The Age of Documentation

This is probably the most adorable advert Apple has ever commissioned. The warmth and EQ is very christmasy, the message is subtle and the technology and features (did you notice the slo mo?) have been sprinkled ever so lightly. It is the perfect concoction of subliminal messaging and good storytelling and is bound to meet Apple’s expectations on the returns.

The advert aptly captures (and attempts to vindicate) our obsession with documenting our lives. Today’s technology has aided, and exacerbated, this nature. Before Instagram, Facebook and Twitter existed, people drew self-portraits, kept diaries, wrote letters and documented life as it happened, but the technology available was never simple and accessible enough to overshadow life itself. You didn’t kiss such that you could take a selfie at the same time, you just kissed (and someone else took a picture and made it the world’s most famous kiss).

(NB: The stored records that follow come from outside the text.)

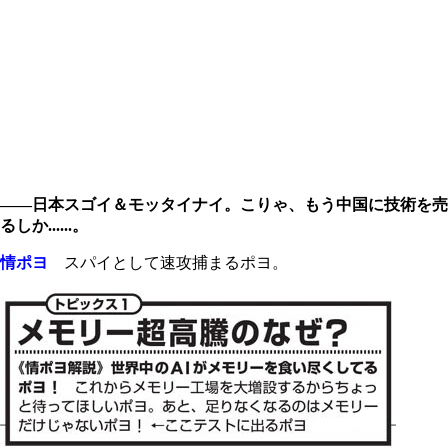
――日本スゴイ＆モッタイナイ。こりゃ、もう中国に技術を売
るしか......。
情ポヨ
スパイとして速攻捕まるポヨ。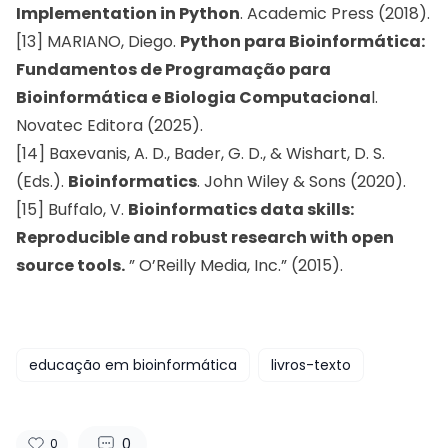
Implementation in Python
. Academic Press (2018).
[13] MARIANO, Diego.
Python para Bioinformática:
Fundamentos de Programação para
Bioinformática e Biologia Computaciona
l.
Novatec Editora (2025).
[14] Baxevanis, A. D., Bader, G. D., & Wishart, D. S.
(Eds.).
Bioinformatics
. John Wiley & Sons (2020).
[15] Buffalo, V.
Bioinformatics data skills:
Reproducible and robust research with open
source tools.
” O’Reilly Media, Inc.” (2015).
educação em bioinformática
livros-texto
0
0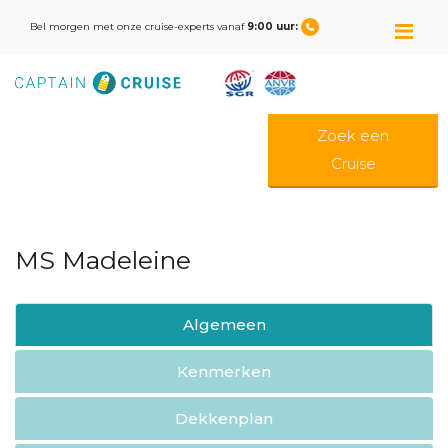
M
Bel morgen met onze cruise-experts vanaf
9:00 uur:
Zoek een
Cruise
MS Madeleine
Algemeen
Kenmerken
Dekkenplan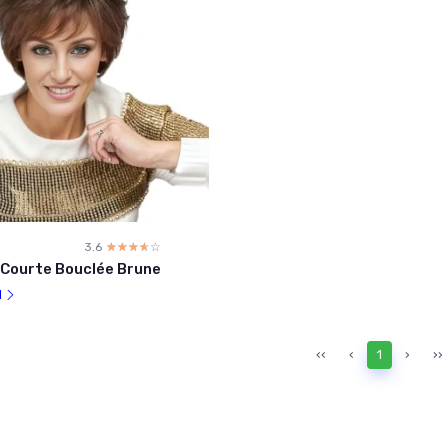
3.6
☆☆☆☆☆
★★★★★
 Courte Bouclée Brune
l
‹‹
‹
1
›
››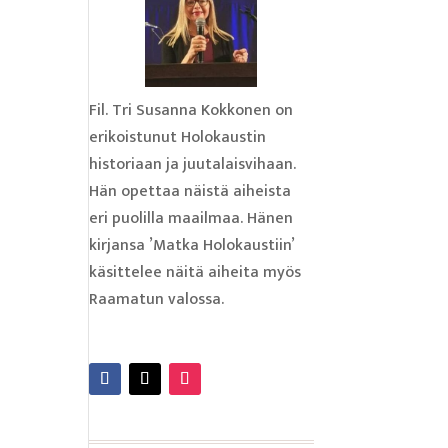
Fil. Tri Susanna Kokkonen on
erikoistunut Holokaustin
historiaan ja juutalaisvihaan.
Hän opettaa näistä aiheista
eri puolilla maailmaa. Hänen
kirjansa ’Matka Holokaustiin’
käsittelee näitä aiheita myös
Raamatun valossa.
Lue lisää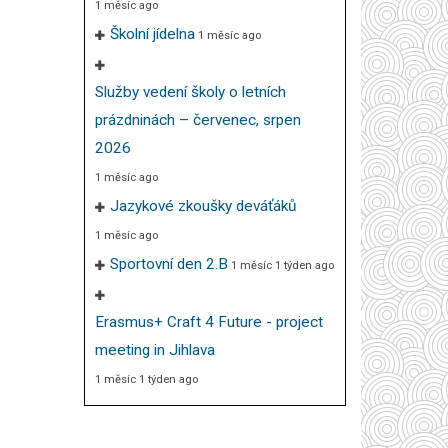
1 měsíc ago
Školní jídelna
1 měsíc ago
Služby vedení školy o letních
prázdninách – červenec, srpen
2026
1 měsíc ago
Jazykové zkoušky deváťáků
1 měsíc ago
Sportovní den 2.B
1 měsíc 1 týden ago
Erasmus+ Craft 4 Future - project
meeting in Jihlava
1 měsíc 1 týden ago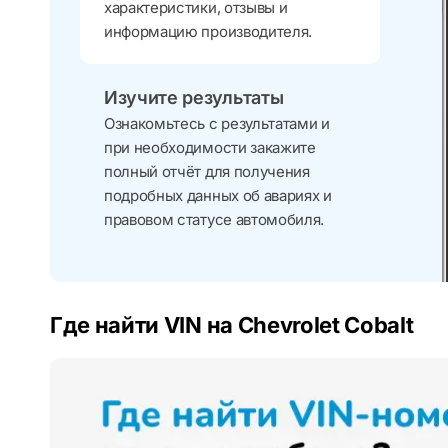
характеристики, отзывы и
информацию производителя.
Изучите результаты
Ознакомьтесь с результатами и
при необходимости закажите
полный отчёт для получения
подробных данных об авариях и
правовом статусе автомобиля.
Где найти VIN на Chevrolet Cobalt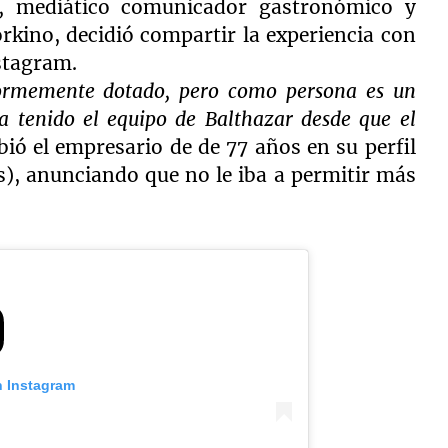
,
mediático comunicador gastronómico y
kino, decidió compartir la experiencia con
stagram.
ormemente dotado, pero como persona es un
ha tenido el equipo de Balthazar desde que el
bió el empresario de de 77 años en su perfil
), anunciando que no le iba a permitir más
n Instagram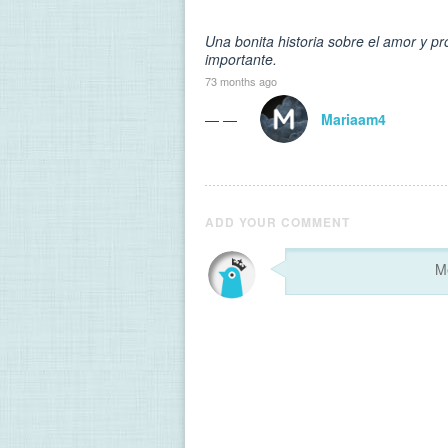
Una bonita historia sobre el amor y p
importante.
73 months ago
— —
Mariaam4
ADD YOUR COMMENT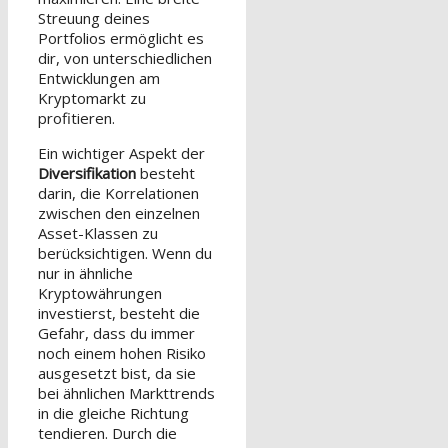
Streuung deines
Portfolios ermöglicht es
dir, von unterschiedlichen
Entwicklungen am
Kryptomarkt zu
profitieren.
Ein wichtiger Aspekt der
Diversifikation
besteht
darin, die Korrelationen
zwischen den einzelnen
Asset-Klassen zu
berücksichtigen. Wenn du
nur in ähnliche
Kryptowährungen
investierst, besteht die
Gefahr, dass du immer
noch einem hohen Risiko
ausgesetzt bist, da sie
bei ähnlichen Markttrends
in die gleiche Richtung
tendieren. Durch die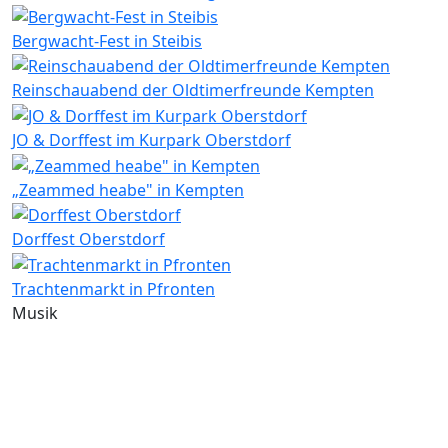
Bergwacht-Fest in Steibis
Reinschauabend der Oldtimerfreunde Kempten
JO & Dorffest im Kurpark Oberstdorf
„Zeammed heabe" in Kempten
Dorffest Oberstdorf
Trachtenmarkt in Pfronten
Musik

Granted that photographs and videos are amazing ways to recall our most beautiful experiences, but somewhere between the Mona Lisa and hashtag we began replacing experiences with tokens of memory. We are so busy capturing the moment (and making it look beautiful) that we hardly enjoy it. Every experience reduced to a dead digital copy, like a thin slice of our life mounted on a microscope slide, labelled, sorted and stored. And let’s not even talk about how we make it even worse by sharing these “experiences” to the world in an attempt to gain approval and feel good about ourselves.